SNIPPETS
Slugs’ tunnels reveal early bilateral animals
Bilateral animals or bilaterians – so called because unlike, say, jellyfish, they have left, right, back and front sides – are probably the first animals that could move on their own. Until now, the oldest fossil evidence for bilaterians dated back 555 million years. However, scientists have found fossil burrows of a segmented slug that are about 30 million years older.
The burrows, found in northeastern Uruguay, have fine details that offer hints about the appearance and behaviour of the animals that made them. The slugs were less than four-tenths of an inch long and apparently moved in search of food, grazing on various kinds of organic material found on the sea bottom in shallow water.
They had primitive “feet” that they could extend into the mud to help them slide along. The researchers dated the fossils by measuring uranium decay over time, which allows them to estimate their age quite accurately, geologically speaking: within 6 million years.
“These fossils represent some behaviours that have already evolved,” said the senior author, Murray K Gingras, a professor of paleontology at the University of Alberta, who reported the findings in Science. “So these probably aren’t the oldest trace fossils – there must be something a little older out there still. That gives paleontologists something to do.”
No modest mate for flashy male birds
Everyone knows that male birds are usually the ones with pretty colours and that dull-looking females look for flashy mates. But male blue tits, apparently, judge females by their looks. And new research suggests that the males are more attentive fathers to their babies if the mother is pretty.
Birds of the species, both male and female, have shiny blue feathers on their heads that reflect ultraviolet light. For the study, published online in the journal Frontiers in Zoology, scientists captured females while they were taking care of chicks and assigned them to either an experimental group or a control group, smearing the crests of the first group with UV-blocking chemicals to make the feathers look dull. Then they restored the birds to their nests. The male birds made significantly fewer feeding excursions for the nestlings of females with the UV-blocking chemicals on their feathers.

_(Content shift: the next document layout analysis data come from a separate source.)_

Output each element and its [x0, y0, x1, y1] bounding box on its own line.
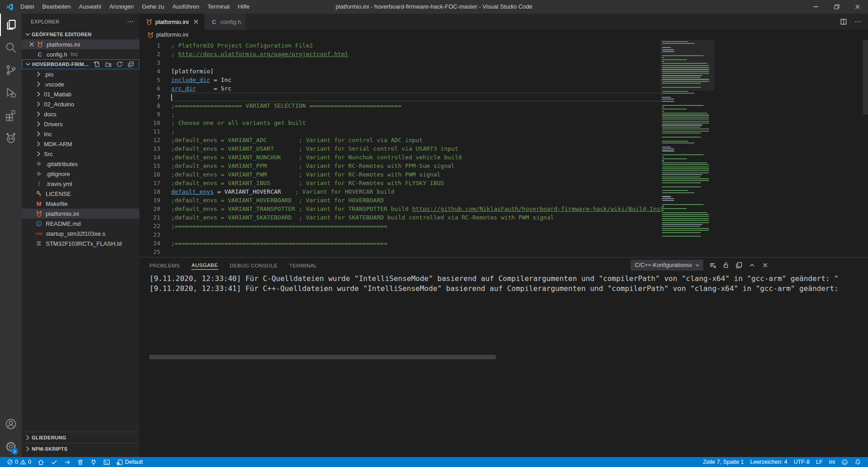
- code-line-8[interactable]: 8;=================== VARIANT SELECTION …: [139, 101, 868, 110]
- open-editors-header[interactable]: GEÖFFNETE EDITOREN: [22, 29, 139, 39]
- code-line-6[interactable]: 6src_dir = Src: [139, 84, 868, 93]
- activity-run-debug[interactable]: [0, 81, 22, 104]
- tree-item-Makefile[interactable]: MMakefile: [22, 199, 139, 209]
- section-gliederung[interactable]: GLIEDERUNG: [22, 432, 139, 443]
- close-icon[interactable]: [28, 41, 36, 48]
- code-line-10[interactable]: 10; Choose one or all variants get built: [139, 119, 868, 127]
- status-language-mode[interactable]: Ini: [826, 457, 838, 467]
- tree-item-LICENSE[interactable]: LICENSE: [22, 189, 139, 199]
- tree-item-01_Matlab[interactable]: 01_Matlab: [22, 89, 139, 99]
- status-encoding[interactable]: UTF-8: [791, 457, 813, 467]
- pio-terminal-button[interactable]: [100, 457, 113, 467]
- panel-tab-terminal[interactable]: TERMINAL: [289, 261, 317, 270]
- pio-home-button[interactable]: [34, 457, 48, 467]
- clear-output-icon[interactable]: [709, 262, 716, 269]
- code-line-21[interactable]: 21;default_envs = VARIANT_SKATEBOARD ; V…: [139, 213, 868, 222]
- activity-search[interactable]: [0, 36, 22, 59]
- activity-extensions[interactable]: [0, 104, 22, 127]
- panel-tab-problems[interactable]: PROBLEMS: [149, 261, 180, 270]
- open-editor-config.h[interactable]: Cconfig.hInc: [22, 49, 139, 59]
- code-line-19[interactable]: 19;default_envs = VARIANT_HOVERBOARD ; V…: [139, 196, 868, 205]
- code-line-7[interactable]: 7: [139, 93, 868, 101]
- pio-clean-button[interactable]: [74, 457, 87, 467]
- open-editor-icon[interactable]: [735, 262, 743, 269]
- unlock-icon[interactable]: [722, 262, 729, 269]
- activity-account[interactable]: [0, 413, 22, 435]
- problems-button[interactable]: 00: [4, 457, 34, 467]
- notifications-button[interactable]: [851, 457, 864, 467]
- menu-auswahl[interactable]: Auswahl: [75, 0, 105, 14]
- code-line-14[interactable]: 14;default_envs = VARIANT_NUNCHUK ; Vari…: [139, 153, 868, 162]
- code-line-9[interactable]: 9;: [139, 110, 868, 119]
- tree-item-Src[interactable]: Src: [22, 149, 139, 159]
- tab-platformio.ini[interactable]: platformio.ini: [139, 14, 205, 30]
- tree-item-README.md[interactable]: README.md: [22, 219, 139, 229]
- minimap[interactable]: [662, 41, 713, 256]
- code-line-5[interactable]: 5include_dir = Inc: [139, 76, 868, 84]
- collapse-all-icon[interactable]: [127, 61, 134, 68]
- pio-upload-button[interactable]: [61, 457, 74, 467]
- activity-source-control[interactable]: [0, 59, 22, 81]
- menu-anzeigen[interactable]: Anzeigen: [105, 0, 138, 14]
- panel-tab-debug-console[interactable]: DEBUG CONSOLE: [230, 261, 278, 270]
- output-channel-dropdown[interactable]: C/C++-Konfigurationsv: [631, 260, 703, 271]
- menu-terminal[interactable]: Terminal: [203, 0, 234, 14]
- project-section-header[interactable]: HOVERBOARD-FIRM...: [22, 59, 139, 69]
- status-eol[interactable]: LF: [813, 457, 826, 467]
- tree-item-startup_stm32f103xe.s[interactable]: ASMstartup_stm32f103xe.s: [22, 229, 139, 238]
- code-line-3[interactable]: 3: [139, 58, 868, 67]
- minimize-button[interactable]: [806, 0, 826, 14]
- code-line-22[interactable]: 22;=====================================…: [139, 222, 868, 230]
- open-editor-platformio.ini[interactable]: platformio.ini: [22, 39, 139, 49]
- tree-item-Inc[interactable]: Inc: [22, 129, 139, 139]
- tree-item-platformio.ini[interactable]: platformio.ini: [22, 209, 139, 219]
- code-line-4[interactable]: 4[platformio]: [139, 67, 868, 76]
- pio-build-button[interactable]: [48, 457, 61, 467]
- menu-hilfe[interactable]: Hilfe: [234, 0, 254, 14]
- code-line-17[interactable]: 17;default_envs = VARIANT_IBUS ; Variant…: [139, 179, 868, 187]
- activity-settings[interactable]: 1: [0, 435, 22, 458]
- code-line-13[interactable]: 13;default_envs = VARIANT_USART ; Varian…: [139, 144, 868, 153]
- code-line-16[interactable]: 16;default_envs = VARIANT_PWM ; Variant …: [139, 170, 868, 179]
- tree-item-.travis.yml[interactable]: !.travis.yml: [22, 179, 139, 189]
- refresh-icon[interactable]: [116, 61, 123, 68]
- tree-item-.pio[interactable]: .pio: [22, 69, 139, 79]
- close-window-button[interactable]: [847, 0, 868, 14]
- chevron-up-icon[interactable]: [748, 262, 756, 269]
- tree-item-STM32F103RCTx_FLASH.ld[interactable]: STM32F103RCTx_FLASH.ld: [22, 238, 139, 248]
- close-icon[interactable]: [762, 262, 769, 269]
- tree-item-MDK-ARM[interactable]: MDK-ARM: [22, 139, 139, 149]
- code-line-24[interactable]: 24;=====================================…: [139, 239, 868, 248]
- panel-horizontal-scrollbar[interactable]: [149, 355, 496, 359]
- close-tab-icon[interactable]: [192, 18, 200, 25]
- feedback-button[interactable]: [838, 457, 851, 467]
- split-editor-icon[interactable]: [840, 18, 847, 25]
- code-line-20[interactable]: 20;default_envs = VARIANT_TRANSPOTTER ; …: [139, 205, 868, 213]
- code-line-18[interactable]: 18default_envs = VARIANT_HOVERCAR ; Vari…: [139, 187, 868, 196]
- breadcrumb[interactable]: platformio.ini: [139, 30, 868, 40]
- tree-item-02_Arduino[interactable]: 02_Arduino: [22, 99, 139, 109]
- code-editor[interactable]: 1; PlatformIO Project Configuration File…: [139, 40, 868, 257]
- panel-tab-ausgabe[interactable]: AUSGABE: [192, 261, 218, 270]
- menu-bearbeiten[interactable]: Bearbeiten: [38, 0, 75, 14]
- pio-serial-monitor-button[interactable]: [87, 457, 100, 467]
- menu-gehe-zu[interactable]: Gehe zu: [138, 0, 168, 14]
- tree-item-docs[interactable]: docs: [22, 109, 139, 119]
- tree-item-.gitignore[interactable]: .gitignore: [22, 169, 139, 179]
- code-line-12[interactable]: 12;default_envs = VARIANT_ADC ; Variant …: [139, 136, 868, 144]
- code-line-11[interactable]: 11;: [139, 127, 868, 136]
- status-indentation[interactable]: Leerzeichen: 4: [747, 457, 791, 467]
- editor-vertical-scrollbar[interactable]: [863, 40, 868, 114]
- menu-ausführen[interactable]: Ausführen: [168, 0, 203, 14]
- code-line-23[interactable]: 23: [139, 230, 868, 239]
- activity-explorer[interactable]: [0, 14, 22, 36]
- more-actions-icon[interactable]: [854, 18, 862, 25]
- tree-item-.vscode[interactable]: .vscode: [22, 79, 139, 89]
- tree-item-Drivers[interactable]: Drivers: [22, 119, 139, 129]
- section-npm-skripts[interactable]: NPM-SKRIPTS: [22, 443, 139, 454]
- explorer-more-actions-icon[interactable]: [127, 18, 134, 25]
- activity-platformio[interactable]: [0, 127, 22, 149]
- tree-item-.gitattributes[interactable]: .gitattributes: [22, 159, 139, 169]
- new-file-icon[interactable]: [93, 61, 101, 68]
- code-line-1[interactable]: 1; PlatformIO Project Configuration File…: [139, 41, 868, 50]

The reason, the authors say, is that males judged females with poor coloration less likely to produce healthy offspring, and therefore less worthy of energy expended taking care of them – what the researchers call the differential allocation hypothesis.
Providing food is costly, and males do not waste their effort on babies unlikely to reproduce their genes.

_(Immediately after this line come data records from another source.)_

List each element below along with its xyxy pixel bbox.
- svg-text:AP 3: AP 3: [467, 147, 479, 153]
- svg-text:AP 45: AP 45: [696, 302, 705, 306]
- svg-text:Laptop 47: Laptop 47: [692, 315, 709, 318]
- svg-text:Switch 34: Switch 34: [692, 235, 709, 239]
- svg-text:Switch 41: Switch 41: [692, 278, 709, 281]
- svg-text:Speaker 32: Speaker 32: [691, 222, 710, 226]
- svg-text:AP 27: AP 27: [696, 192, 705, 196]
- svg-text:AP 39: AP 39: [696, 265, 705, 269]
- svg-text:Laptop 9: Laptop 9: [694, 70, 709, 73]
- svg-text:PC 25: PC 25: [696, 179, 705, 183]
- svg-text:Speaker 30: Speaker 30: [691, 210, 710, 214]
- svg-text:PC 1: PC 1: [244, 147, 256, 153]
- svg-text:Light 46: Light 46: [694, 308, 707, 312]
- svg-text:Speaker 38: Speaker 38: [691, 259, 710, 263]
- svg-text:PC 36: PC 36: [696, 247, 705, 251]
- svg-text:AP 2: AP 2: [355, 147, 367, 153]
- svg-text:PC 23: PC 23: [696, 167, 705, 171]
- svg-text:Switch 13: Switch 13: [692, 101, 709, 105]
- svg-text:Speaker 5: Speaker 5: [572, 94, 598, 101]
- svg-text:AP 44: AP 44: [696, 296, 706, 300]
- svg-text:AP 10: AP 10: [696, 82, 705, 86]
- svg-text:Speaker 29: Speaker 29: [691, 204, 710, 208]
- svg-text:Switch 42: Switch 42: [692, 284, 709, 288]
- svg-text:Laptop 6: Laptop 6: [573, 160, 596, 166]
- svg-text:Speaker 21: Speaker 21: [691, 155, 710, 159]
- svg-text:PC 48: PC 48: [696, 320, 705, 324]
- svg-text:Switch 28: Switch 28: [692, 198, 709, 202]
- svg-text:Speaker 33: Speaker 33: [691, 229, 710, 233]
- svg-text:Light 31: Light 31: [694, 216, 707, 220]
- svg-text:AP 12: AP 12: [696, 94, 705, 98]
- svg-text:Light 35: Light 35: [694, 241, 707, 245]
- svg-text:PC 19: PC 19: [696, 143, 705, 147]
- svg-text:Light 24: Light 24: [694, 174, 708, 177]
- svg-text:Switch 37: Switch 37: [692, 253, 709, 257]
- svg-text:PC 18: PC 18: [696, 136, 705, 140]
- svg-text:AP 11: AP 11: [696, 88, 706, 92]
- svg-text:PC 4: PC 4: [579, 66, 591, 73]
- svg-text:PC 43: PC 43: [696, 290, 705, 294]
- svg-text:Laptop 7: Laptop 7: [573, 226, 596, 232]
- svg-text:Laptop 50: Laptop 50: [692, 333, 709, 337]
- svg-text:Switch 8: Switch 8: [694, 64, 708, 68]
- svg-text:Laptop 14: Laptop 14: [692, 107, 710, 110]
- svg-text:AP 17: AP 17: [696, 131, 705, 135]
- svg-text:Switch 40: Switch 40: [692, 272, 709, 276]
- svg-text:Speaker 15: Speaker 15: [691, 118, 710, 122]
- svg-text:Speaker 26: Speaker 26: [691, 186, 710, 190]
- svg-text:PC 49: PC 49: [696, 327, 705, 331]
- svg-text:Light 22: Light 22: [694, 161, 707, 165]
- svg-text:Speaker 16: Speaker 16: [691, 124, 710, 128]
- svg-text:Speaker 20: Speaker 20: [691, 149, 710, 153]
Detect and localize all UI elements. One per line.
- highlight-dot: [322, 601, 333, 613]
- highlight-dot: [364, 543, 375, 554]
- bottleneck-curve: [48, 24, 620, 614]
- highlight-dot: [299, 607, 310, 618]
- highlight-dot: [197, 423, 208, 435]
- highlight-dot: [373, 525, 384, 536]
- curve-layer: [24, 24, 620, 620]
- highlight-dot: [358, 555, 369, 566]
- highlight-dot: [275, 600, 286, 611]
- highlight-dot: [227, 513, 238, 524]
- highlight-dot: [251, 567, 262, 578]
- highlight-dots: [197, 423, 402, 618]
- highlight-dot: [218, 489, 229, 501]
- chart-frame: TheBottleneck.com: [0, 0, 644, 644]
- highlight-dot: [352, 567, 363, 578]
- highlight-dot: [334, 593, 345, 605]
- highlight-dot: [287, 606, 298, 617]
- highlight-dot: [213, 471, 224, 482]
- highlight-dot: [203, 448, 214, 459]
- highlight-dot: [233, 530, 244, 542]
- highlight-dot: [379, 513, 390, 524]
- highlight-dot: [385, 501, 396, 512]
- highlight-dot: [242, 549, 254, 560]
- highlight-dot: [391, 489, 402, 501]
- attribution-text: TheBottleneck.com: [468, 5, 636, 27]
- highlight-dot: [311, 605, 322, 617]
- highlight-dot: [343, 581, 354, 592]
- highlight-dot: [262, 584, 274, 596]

Matteo Griggio, a postdoctoral researcher at the University of Veterinary Medicine in Vienna says, “We focused on the females and found that the males, the fathers, change their behaviour according to the females’ appearance.”

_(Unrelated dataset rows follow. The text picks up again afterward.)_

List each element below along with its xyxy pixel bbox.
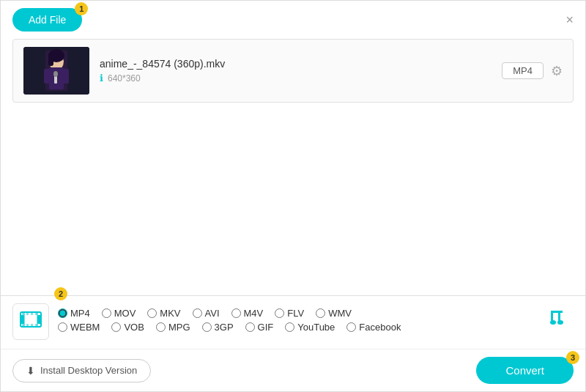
file-actions: MP4 ⚙ [502,62,563,79]
format-option-mov[interactable]: MOV [102,308,136,319]
music-note-icon [544,308,567,331]
svg-rect-27 [551,311,553,321]
format-row-2: WEBM VOB MPG 3GP GIF YouTube [58,322,531,333]
format-option-vob[interactable]: VOB [111,322,144,333]
format-label-mov: MOV [114,308,136,319]
video-icon [20,309,42,334]
format-section: 2 MP4 MOV MKV AVI M4V [1,295,585,347]
file-name: anime_-_84574 (360p).mkv [100,58,492,70]
install-button[interactable]: ⬇ Install Desktop Version [12,359,151,382]
format-label-3gp: 3GP [215,322,234,333]
file-info: anime_-_84574 (360p).mkv ℹ 640*360 [100,58,492,84]
format-options: 2 MP4 MOV MKV AVI M4V [58,308,531,336]
svg-rect-12 [37,315,41,324]
convert-button[interactable]: Convert 3 [476,357,574,384]
video-icon-box [12,303,49,340]
format-row-1: MP4 MOV MKV AVI M4V FLV [58,308,531,319]
thumbnail-inner [23,47,89,95]
file-list: anime_-_84574 (360p).mkv ℹ 640*360 MP4 ⚙ [12,39,574,103]
radio-m4v[interactable] [231,308,241,318]
svg-rect-19 [31,324,33,327]
thumbnail-image [23,47,89,95]
radio-3gp[interactable] [202,322,212,332]
svg-rect-26 [558,311,560,313]
format-label-facebook: Facebook [359,322,401,333]
format-option-mp4[interactable]: MP4 [58,308,90,319]
radio-mov[interactable] [102,308,111,318]
format-label-wmv: WMV [328,308,352,319]
format-option-youtube[interactable]: YouTube [285,322,335,333]
format-label-youtube: YouTube [297,322,335,333]
info-icon: ℹ [100,73,103,84]
svg-point-7 [53,71,58,77]
radio-vob[interactable] [111,322,121,332]
format-option-gif[interactable]: GIF [245,322,274,333]
radio-mpg[interactable] [156,322,166,332]
radio-webm[interactable] [58,322,67,332]
svg-rect-18 [26,324,29,327]
radio-facebook[interactable] [346,322,356,332]
badge-3: 3 [566,351,579,364]
footer: ⬇ Install Desktop Version Convert 3 [1,349,585,391]
close-icon: × [565,12,574,27]
format-label-vob: VOB [124,322,144,333]
svg-point-29 [557,320,563,325]
svg-rect-14 [26,312,29,315]
radio-wmv[interactable] [316,308,325,318]
format-option-m4v[interactable]: M4V [231,308,264,319]
convert-label: Convert [505,364,544,377]
music-icon [544,308,567,336]
radio-gif[interactable] [245,322,255,332]
file-resolution: 640*360 [108,73,141,84]
svg-rect-25 [560,311,563,313]
format-option-mkv[interactable]: MKV [147,308,180,319]
format-label-gif: GIF [258,322,274,333]
format-label-mp4: MP4 [70,308,90,319]
install-label: Install Desktop Version [40,365,137,376]
radio-mkv[interactable] [147,308,157,318]
music-icon-box [537,303,574,340]
svg-rect-11 [21,315,24,324]
thumbnail [23,47,89,95]
svg-rect-15 [31,312,33,315]
format-option-facebook[interactable]: Facebook [346,322,401,333]
format-option-3gp[interactable]: 3GP [202,322,234,333]
download-icon: ⬇ [26,365,35,377]
format-option-flv[interactable]: FLV [275,308,304,319]
empty-area [1,103,585,249]
format-label-mkv: MKV [160,308,180,319]
settings-icon[interactable]: ⚙ [551,63,563,79]
format-label-mpg: MPG [168,322,190,333]
header: Add File 1 × [1,1,585,39]
badge-2: 2 [54,287,67,300]
svg-rect-5 [63,69,69,84]
svg-rect-4 [44,69,50,84]
add-file-button[interactable]: Add File 1 [12,8,82,32]
close-button[interactable]: × [565,12,574,28]
format-label-m4v: M4V [244,308,264,319]
radio-avi[interactable] [193,308,202,318]
radio-flv[interactable] [275,308,284,318]
add-file-label: Add File [29,14,66,26]
format-option-mpg[interactable]: MPG [156,322,190,333]
format-badge[interactable]: MP4 [502,62,544,79]
format-label-webm: WEBM [70,322,100,333]
format-option-wmv[interactable]: WMV [316,308,352,319]
file-item: anime_-_84574 (360p).mkv ℹ 640*360 MP4 ⚙ [13,40,573,102]
format-label-flv: FLV [287,308,304,319]
format-option-webm[interactable]: WEBM [58,322,100,333]
svg-rect-9 [48,53,53,66]
format-label-avi: AVI [205,308,220,319]
badge-1: 1 [75,2,88,15]
file-meta: ℹ 640*360 [100,73,492,84]
svg-point-28 [550,320,556,325]
film-icon [20,309,42,330]
format-option-avi[interactable]: AVI [193,308,220,319]
radio-mp4[interactable] [58,308,67,318]
radio-youtube[interactable] [285,322,294,332]
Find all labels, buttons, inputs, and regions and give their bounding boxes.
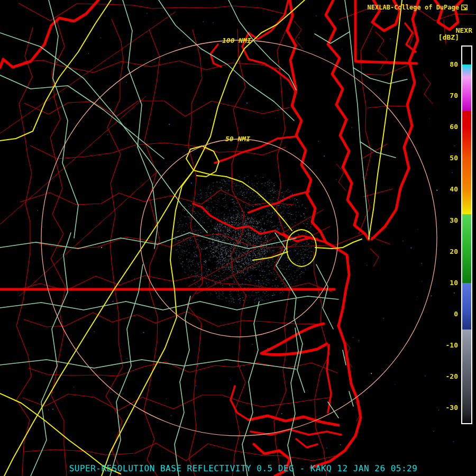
radar-display: 100 NMI 50 NMI NEXLAB-College of DuPage … <box>0 0 476 476</box>
colorbar-tick-50: 50 <box>436 154 458 162</box>
range-ring-label-50nmi: 50 NMI <box>225 135 250 143</box>
base-map-svg <box>0 0 476 476</box>
header-title-bar: NEXLAB-College of DuPage <box>368 4 468 11</box>
colorbar-tick-40: 40 <box>436 186 458 193</box>
colorbar-tick-70: 70 <box>436 92 458 99</box>
nexlab-logo-icon <box>461 4 468 11</box>
colorbar-tick-0: 0 <box>436 310 458 318</box>
range-rings <box>41 40 437 436</box>
colorbar-tick-80: 80 <box>436 61 458 68</box>
colorbar-tick-n20: -20 <box>436 373 458 380</box>
rivers <box>193 0 326 242</box>
reflectivity-color-scale <box>461 45 472 424</box>
colorbar-tick-n30: -30 <box>436 404 458 411</box>
product-caption: SUPER-RESOLUTION BASE REFLECTIVITY 0.5 D… <box>32 463 455 473</box>
colorbar-tick-10: 10 <box>436 279 458 287</box>
colorbar-tick-60: 60 <box>436 123 458 131</box>
colorbar-tick-30: 30 <box>436 217 458 224</box>
site-title: NEXLAB-College of DuPage <box>368 4 459 11</box>
range-ring-label-100nmi: 100 NMI <box>222 36 251 44</box>
colorbar-unit-label: [dBZ] <box>438 33 459 41</box>
colorbar-tick-n10: -10 <box>436 342 458 349</box>
colorbar-tick-20: 20 <box>436 248 458 255</box>
yellow-roads <box>0 0 402 476</box>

Corals rebounded from hostile climate
Increasing sea temperatures caused by global warming are harming coral reefs, but a new study suggests this is not the first time it has happened. Researchers took core samples from reefs off the coast of Panama, estimating their age at different levels using radiocarbon dating and other methods.
They found that the reefs stopped growing about 4,000 years ago and did not recover for 2,500 years.
According to the researchers, whose work was published online in the journal Science, the beginning of that 2,500-year period coincided with the start of a series of extremely strong El Nino effects, elevations of water temperature every three to seven years that cause long-term changes in weather. Then, about 3,800 to 3,200 years ago, there was a cycle of La Nina events – periods of unusually cold ocean temperatures – which could also have affected coral reef health.
Correction
Kotwal is one of the team leaders in ATLAS and not ALICE as stated in the article entitled ‘Deep in the boson of the universe’ (July 10). Also, Kotwal is from the Duke University. We regret the error.